Ainsi, aux termes de l’article 13 du prochain projet de loi, les plus-values des stock-options ne seront plus imposées qu’à hauteur de 26% (contre 40% actuellement), et le délai de détention des stock-options avant de pouvoir acheter l’action est ramené de cinq à trois ans. « Enfin, et surtout, parce que, contrairement aux dispositions prises par [le finalement très socialiste] Juppé, les entreprises n’acquitteront plus de charges sociales quand elles distribueront des stock-options ». Selon le magazine l’Expansion, les plus-values virtuelles représenteraient une trentaine de milliards de francs.

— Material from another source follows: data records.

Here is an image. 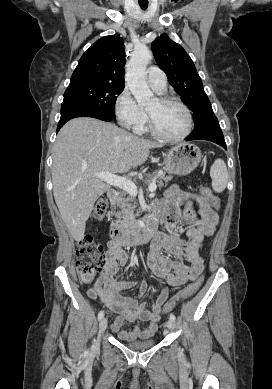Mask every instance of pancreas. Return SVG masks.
Here are the masks:
<instances>
[{
    "mask_svg": "<svg viewBox=\"0 0 272 389\" xmlns=\"http://www.w3.org/2000/svg\"><path fill=\"white\" fill-rule=\"evenodd\" d=\"M158 179L157 183L159 187H163L164 184H167L171 179L169 176L165 175V172L160 171L157 173L156 178ZM150 181H148L149 183ZM132 198L127 195V193L122 192L119 194L117 199L111 203V208L116 210V208H120L119 211H114L112 215L116 218V223H119L121 227H128L134 223V208L130 202Z\"/></svg>",
    "mask_w": 272,
    "mask_h": 389,
    "instance_id": "1",
    "label": "pancreas"
}]
</instances>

L’objectif, bien sûr, c’est le modèle américain : il s’agit d’encourager le développement des « PME dynamiques » (les fameuses « start up » qui excitent tant Claude Allègre) qui, faute de pouvoir offrir des salaires mirobolants, recourent aux stock-options pour attirer et retenir leurs équipes. Étrangement, lesdites « PME dynamiques » sont généralement plutôt connues : Philippe Jaffré, PDG d’une sympathique PME répondant au nom de Elf, s’est attribué cette année 60.000 actions pour une plus-value virtuelle de 6 millions de francs. Pierre Lescure, heureux dirigeant d’une PME non moins dynamique appelée Canal+, faute sans doute de pouvoir s’offrir un salaire mirobolant, a bénéficié ces dernières années de 25 à 30 millions de francs de stock-options, et Michel Bon, on s’en souvient, s’était vu offrir 20 millions de francs en stock-options en quittant la célèbre PME de grande distribution Carrefour.

Le gouvernement, en contrepartie, exige désormais « plus de transparence » (les dirigeants devront désormais communiquer le nom des bénéficiaires) et « les entreprises ne pourront plus consentir de rabais sur le prix d’exercice de leur stock-options ». Curieusement, cette exigence gouvernementale rejoint exactement la dernière mode américaine en matière de stock-options. Une pratique que le patron de Vivendi, Jean-Marie Messier, a été le premier à introduire en France : si vous bénéficiez d’un rabais, vous êtes quasiment certain d’empocher une bonne plus-value à l’issue des 3 ans ; si vous bénéficiez d’un prix égal au cours réel (ou même supérieur de 20%, dans le cas de Vivendi), vous ne profiterez de vos stock-options que si le titre de l’entreprise s’est réellement envolé au cours de la période donnée. Ces stock-options n’étant attribuée qu’aux principaux dirigeants de l’entreprises (directeurs des filiales, etc...), chacun doit alors faire de son mieux pour valoriser la cotation boursière. Et la meilleure façon d’améliorer la valeur de l’action, c’est bien connu, c’est de créer des emplois.

Ces arguments, les syndicalistes archaïques ne les comprennent évidemment pas : « 4 milliards de francs de cadeau pour 12 000 privilégiés, comparés aux 4,5 milliards dégagés pour quelque 4 à 5 millions de chômeurs ou d’exclus, on voit tout de suite qu’une telle mesure irait dans le droit fil de la justice sociale et de la réduction des inégalités », déclarait notamment hier le secrétaire général de la CGT, Louis Viannet, avec une mauvaise foi évidente. Des mauvaises langues rappelaient l’amitié existant entre Jospin et Seillière ou entre DSK et Kessler. D’autres avaient même le toupet de rappeler que DSK avait dirigé jusqu’à peu un cabinet de lobbying patronal à Bruxelles. Ça n’a évidemment rien à voir.

« Après neuf séances de hausse consécutive (+16,3%), la Bourse de Paris, comme les autres places européennes, a éprouvé le besoin de souffler jeudi ». Les pauvres choux !


BONNE NOUVELLE : CETTE RÉFORME EST REPORTÉE

« Sous la pression de sa majorité, le gouvernement reporte la réforme qui visait à alléger fortement la fiscalité sur les stock-options », révèle Le Monde du 9 janvier. Espérons qu’elle sera définitivement enterrée.